### Data for this exercise ###
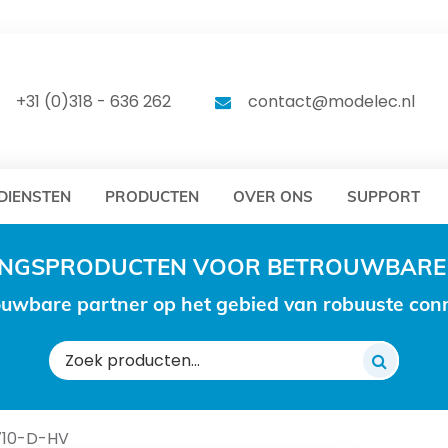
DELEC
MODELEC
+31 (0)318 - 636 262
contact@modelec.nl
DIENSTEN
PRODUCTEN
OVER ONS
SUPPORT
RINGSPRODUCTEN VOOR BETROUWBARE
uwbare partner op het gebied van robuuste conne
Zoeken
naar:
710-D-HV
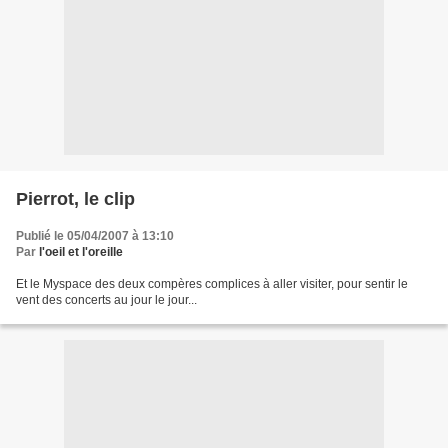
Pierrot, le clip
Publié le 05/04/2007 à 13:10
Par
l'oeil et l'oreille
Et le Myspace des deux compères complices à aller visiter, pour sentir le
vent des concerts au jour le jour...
###
### Data for this exercise ###
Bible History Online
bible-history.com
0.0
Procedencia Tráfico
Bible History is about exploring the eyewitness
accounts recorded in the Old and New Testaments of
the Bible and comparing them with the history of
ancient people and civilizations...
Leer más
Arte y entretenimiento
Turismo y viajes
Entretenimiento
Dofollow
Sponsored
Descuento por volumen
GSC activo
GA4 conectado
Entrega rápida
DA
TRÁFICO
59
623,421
###
:: Work instructions ::
What you return must be the lines above that run from the line with "Publié le 05/04/2007 à 13:10" to the line with "vent des concerts au jour le jour...", inclusive, each copied exactly.

:: Exercise result ::
Publié le 05/04/2007 à 13:10
Par
l'oeil et l'oreille
Et le Myspace des deux compères complices à aller visiter, pour sentir le
vent des concerts au jour le jour...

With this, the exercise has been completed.